D.C. Diverse Partners Network strives to partner with organizations seeking out, thereby having a direct impact on increasing diversity within the legal arena. A major objective is to help members take advantage of the increased corporate interest in diversity. For example, recent years have seen a heightened interest in diversifying boards of directors. To help members take advantage of this opportunity, the organization plans to host an upcoming forum to guide them through the process of attaining a seat on a board.
Beyond the educational offerings, the benefits of being a member include access to a professional network that can open doors and afford opportunities to contribute to the advancement of diversity. “Increasingly, our network has been a real resource,” Wilson shares. “Clients and other lawyers will call and say, ‘We have a securities or antitrust issue, and we’d like some diverse partners considered for this work. Can you identify anyone for us?’ I occasionally receive calls looking to fill general counsel positions for Fortune 1000 companies.”

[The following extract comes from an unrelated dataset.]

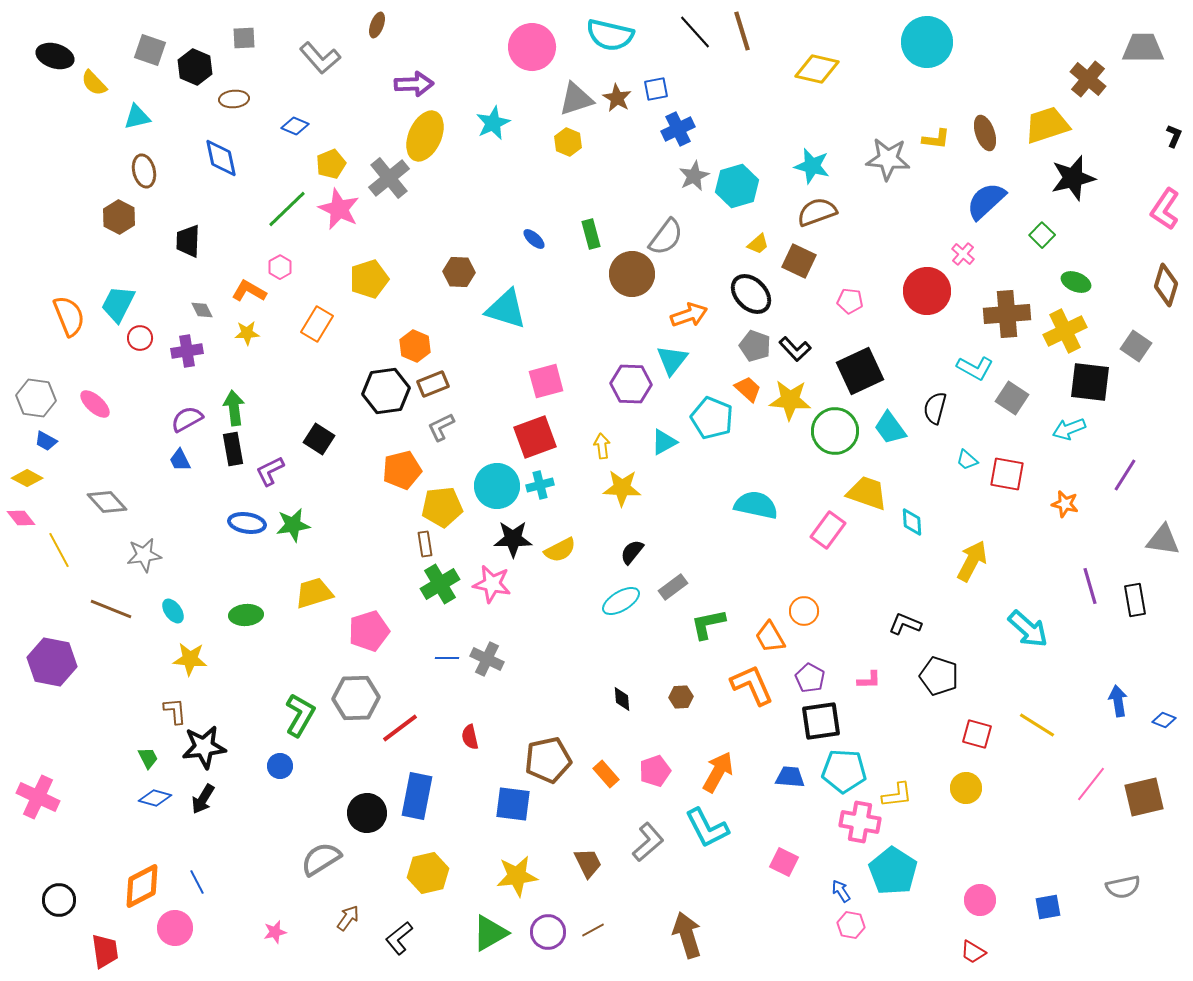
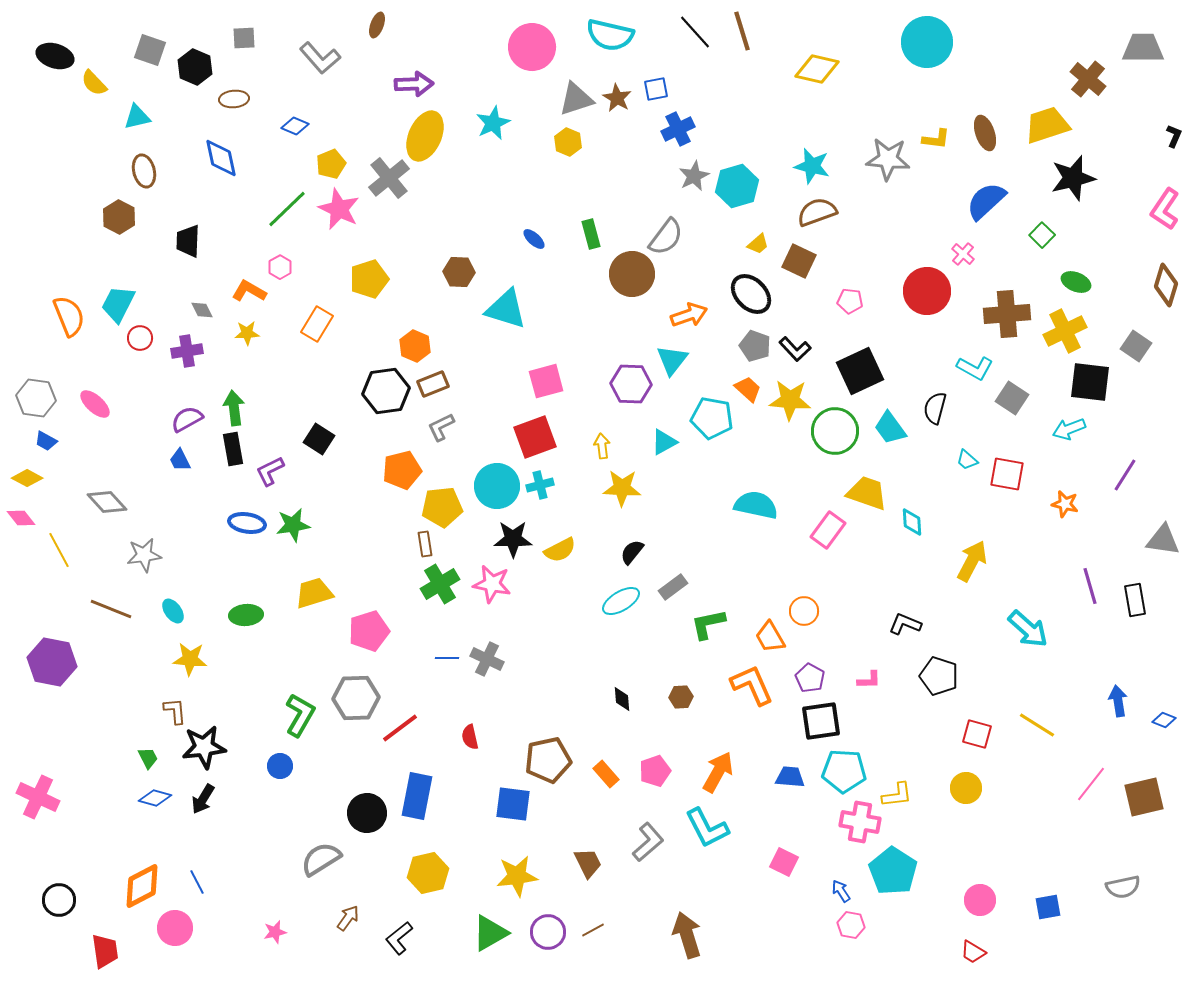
cyan pentagon at (712, 418): rotated 12 degrees counterclockwise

Laura Wilkinson, partner of Weil, Gotshal & Manges, has played a critical role in bringing diverse partners and outside firms together. She created the organization’s “Look Book,” a resource profiling its 300 members that is supplied to inquiring parties looking for diversity among their attorneys.
D.C. Diverse Partners Network also provides services traditionally offered by organizations of its kind, including social-oriented programs, a summer associate program, mentoring, outreach to young minorities, and sponsorships and events such as fundraisers for senators and mayoral candidates.

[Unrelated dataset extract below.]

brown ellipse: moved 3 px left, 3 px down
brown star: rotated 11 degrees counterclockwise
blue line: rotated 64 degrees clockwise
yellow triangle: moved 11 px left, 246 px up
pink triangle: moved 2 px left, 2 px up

Another key service is a regular newsletter that Wilson creates and sends to members once or twice a week. The newsletter shares information about upcoming events to keep members in the loop; that content also is distributed to non-members who may wish to include job postings that may interest members.
THE SECRET OF SUCCESS
How did this barely-off-the-ground organization reach this successful status in such a short period of time?
It’s a direct result of individual members, replies Wilson. “The key is to have buy-in. This is probably the third or fourth time we’ve attempted something like this, but it’s different now because others share in the responsibility. I hosted the first meeting, but then someone else offered to host the next meeting—and then others raised their hands to host the next events. If people take turns, we can do almost anything.”
And word spreads fast. When members find new opportunities, they share the news with others. When outside organizations find success networking through D.C. Diverse Partners Network, they recommend it to others. It’s a win-win situation.
Wilson also notes that the new generation of lawyers—those in their thirties and forties who have made partner—are eager, ambitious, and full of energy, which has led to the creation of “phenomenal leaders” exhibiting a strong push for change. “We have the ability to be a resource and to have an outstanding impact,” Wilson concludes. “We’re only scratching the surface now.”
Kara Mayer Robinson is a freelance writer based near New York City.